Required action: Once you find the line with "Maximum Height: 68″ (173cm)" in the listing below, please repeat it and every later line exactly, through the last one, without pictures.

Extracted entries:
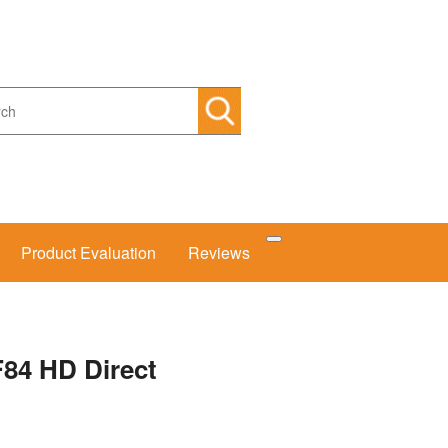
arch
Product Evaluation
Reviews
F84 HD Direct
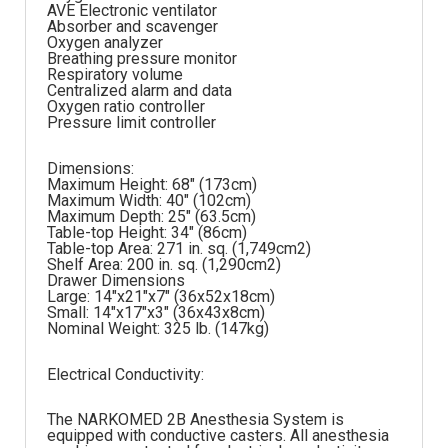
AVE Electronic ventilator
Absorber and scavenger
Oxygen analyzer
Breathing pressure monitor
Respiratory volume
Centralized alarm and data
Oxygen ratio controller
Pressure limit controller
Dimensions:
Maximum Height: 68″ (173cm)
Maximum Width: 40″ (102cm)
Maximum Depth: 25″ (63.5cm)
Table-top Height: 34″ (86cm)
Table-top Area: 271 in. sq. (1,749cm2)
Shelf Area: 200 in. sq. (1,290cm2)
Drawer Dimensions
Large: 14″x21″x7″ (36x52x18cm)
Small: 14″x17″x3″ (36x43x8cm)
Nominal Weight: 325 lb. (147kg)
Electrical Conductivity:
The NARKOMED 2B Anesthesia System is
equipped with conductive casters. All anesthesia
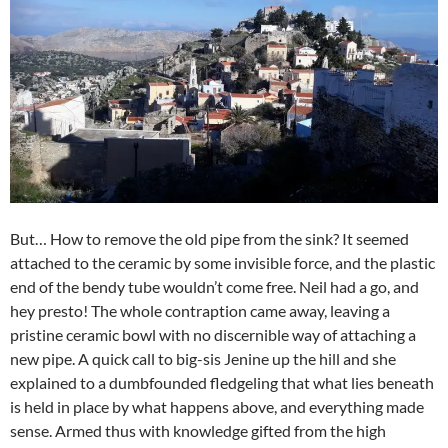
But… How to remove the old pipe from the sink? It seemed
attached to the ceramic by some invisible force, and the plastic
end of the bendy tube wouldn’t come free. Neil had a go, and
hey presto! The whole contraption came away, leaving a
pristine ceramic bowl with no discernible way of attaching a
new pipe. A quick call to big-sis Jenine up the hill and she
explained to a dumbfounded fledgeling that what lies beneath
is held in place by what happens above, and everything made
sense. Armed thus with knowledge gifted from the high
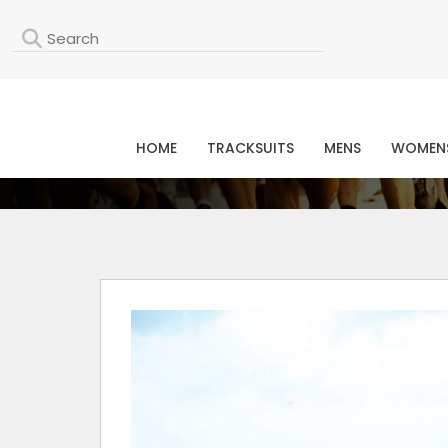
L
HOME
TRACKSUITS
MENS
WOMEN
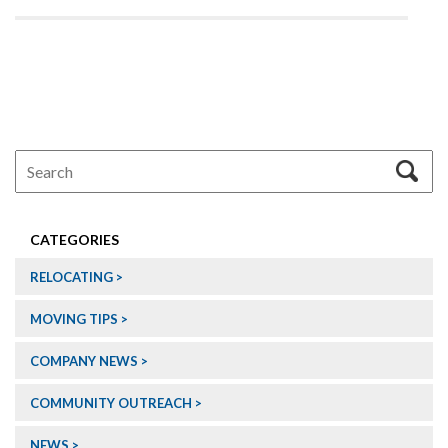
CATEGORIES
RELOCATING
MOVING TIPS
COMPANY NEWS
COMMUNITY OUTREACH
NEWS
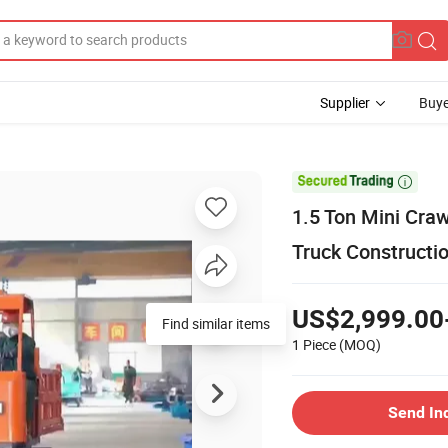
Supplier
Buye

1.5 Ton Mini Craw
Truck Constructi
US$2,999.00
Find similar items
1 Piece
(MOQ)
Send In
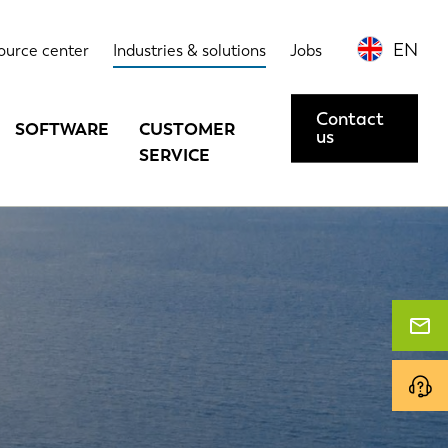
EN
ource center
Industries & solutions
Jobs
Contact
SOFTWARE
CUSTOMER
us
SERVICE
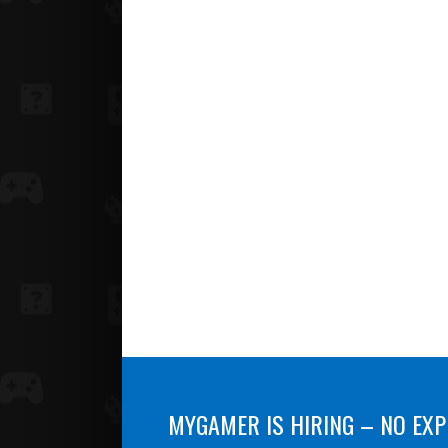
MYGAMER IS HIRING – NO EXP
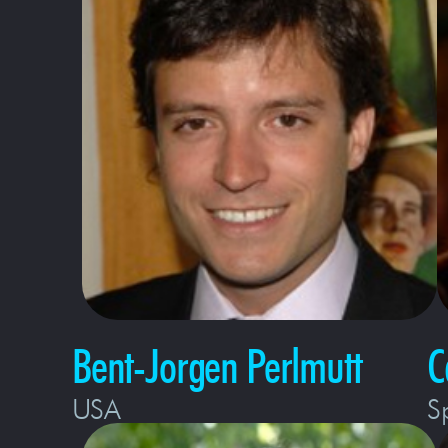
Bent-Jorgen Perlmutt
C
USA
S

Your solution:
Maximum Height: 68″ (173cm)
Maximum Width: 40″ (102cm)
Maximum Depth: 25″ (63.5cm)
Table-top Height: 34″ (86cm)
Table-top Area: 271 in. sq. (1,749cm2)
Shelf Area: 200 in. sq. (1,290cm2)
Drawer Dimensions
Large: 14″x21″x7″ (36x52x18cm)
Small: 14″x17″x3″ (36x43x8cm)
Nominal Weight: 325 lb. (147kg)
Electrical Conductivity:
The NARKOMED 2B Anesthesia System is
equipped with conductive casters. All anesthesia
But… How to remove the old pipe from the sink? It seemed
attached to the ceramic by some invisible force, and the plastic
end of the bendy tube wouldn’t come free. Neil had a go, and
hey presto! The whole contraption came away, leaving a
pristine ceramic bowl with no discernible way of attaching a
new pipe. A quick call to big-sis Jenine up the hill and she
explained to a dumbfounded fledgeling that what lies beneath
is held in place by what happens above, and everything made
sense. Armed thus with knowledge gifted from the high
L
HOME
TRACKSUITS
MENS
WOMEN
CATEGORIES
RELOCATING
MOVING TIPS
COMPANY NEWS
COMMUNITY OUTREACH
NEWS
Supplier
Buye

1.5 Ton Mini Craw
Truck Constructi
US$2,999.00
Find similar items
1 Piece
(MOQ)
Send In
EN
ource center
Industries & solutions
Jobs
Contact
SOFTWARE
CUSTOMER
us
SERVICE
MYGAMER IS HIRING – NO EXP
Bent-Jorgen Perlmutt
C
USA
S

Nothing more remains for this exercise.